The Duleep Trophy, to be played with a pink ball and under lights, is expected to take place before the first Test against New Zealand and most of the top players are likely to feature in the first class game.
With the day-night game against the Kiwis out of the window, the historic match could now be played against either England (5 Tests) or Australia (4 Tests) in the busy home season for India, comprising 13 Tests.
Asked on the possibility of the day-night Test against England or Australia, Choudhary said: "Well, as I said, we will take a call on it after the experiment in Duleep Trophy.
You have to be hundred percent prepared for organising something that has never been done in India before."
He also added his home venue, Ranchi, which will be one of the six centres to host a Test for the very first time this home season, is fully ready for the occasion.
Sources in New Zealand Cricket said their board too supported BCCI's decision of deferring the day-night Test though some reports have suggested that they were reluctant to play with the pink ball under lights in India.
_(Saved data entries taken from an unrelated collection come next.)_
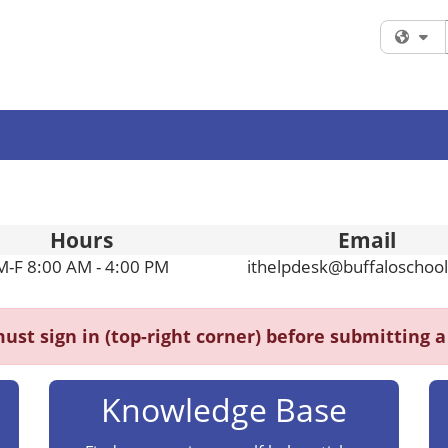
Fi
Hours
Email
M-F 8:00 AM - 4:00 PM
ithelpdesk@buffaloschool
ust sign in (top-right corner) before submitting a 
Knowledge Base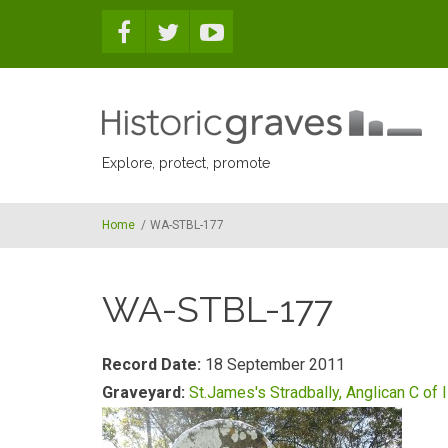
Skip to main content
Explore, protect, promote
Home
/
WA-STBL-177
WA-STBL-177
Record Date:
18 September 2011
Graveyard:
St.James's Stradbally, Anglican C of I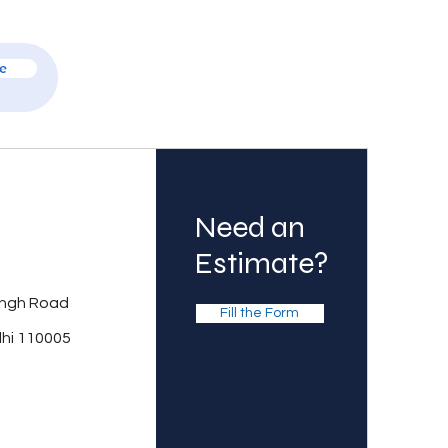
e
Need an
Estimate?
ingh Road
Fill the Form
lhi 110005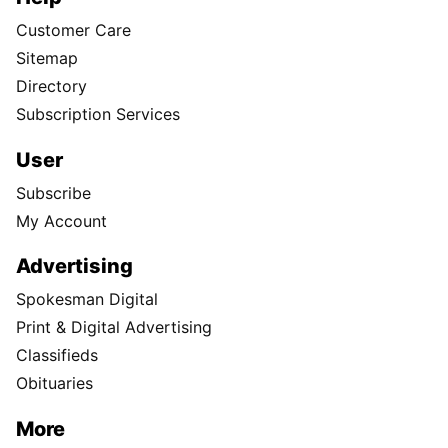
Customer Care
Sitemap
Directory
Subscription Services
User
Subscribe
My Account
Advertising
Spokesman Digital
Print & Digital Advertising
Classifieds
Obituaries
More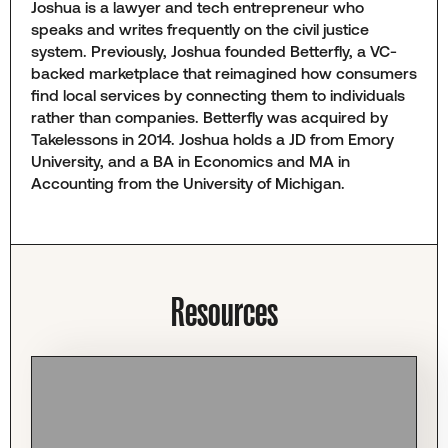
Joshua is a lawyer and tech entrepreneur who
speaks and writes frequently on the civil justice
system. Previously, Joshua founded Betterfly, a VC-
backed marketplace that reimagined how consumers
find local services by connecting them to individuals
rather than companies. Betterfly was acquired by
Takelessons in 2014. Joshua holds a JD from Emory
University, and a BA in Economics and MA in
Accounting from the University of Michigan.
Resources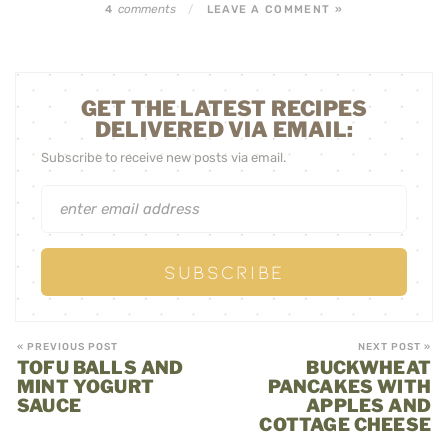
comments
4
/
LEAVE A COMMENT »
GET THE LATEST RECIPES
DELIVERED VIA EMAIL:
Subscribe to receive new posts via email.
« PREVIOUS POST
NEXT POST »
TOFU BALLS AND
BUCKWHEAT
MINT YOGURT
PANCAKES WITH
SAUCE
APPLES AND
COTTAGE CHEESE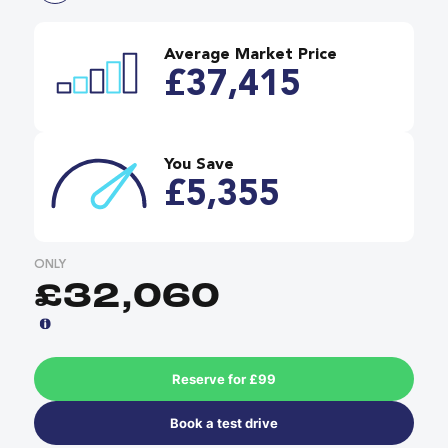
Average Market Price
£37,415
You Save
£5,355
ONLY
£32,060
Reserve for £99
Book a test drive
"It was a big moment for the people in Australia and New Zealand when the first-ever day-night Test was played. So NZC understands how important it is for India and it makes a lot of sense to test the conditions in domestic cricket before going ahead with the game. It is not easy to get it right straightway. You have to make sure all stakeholders are comfortable with it, most importantly the players and the fans," the source said.
"And let me tell you there is no animosity between the two boards (NZC and BCCI) over the matter. When the time comes, we are sure that India will be part of a memorable game," he added.
New Zealand and Australia played the first ever day-night Test in Adelaide last year.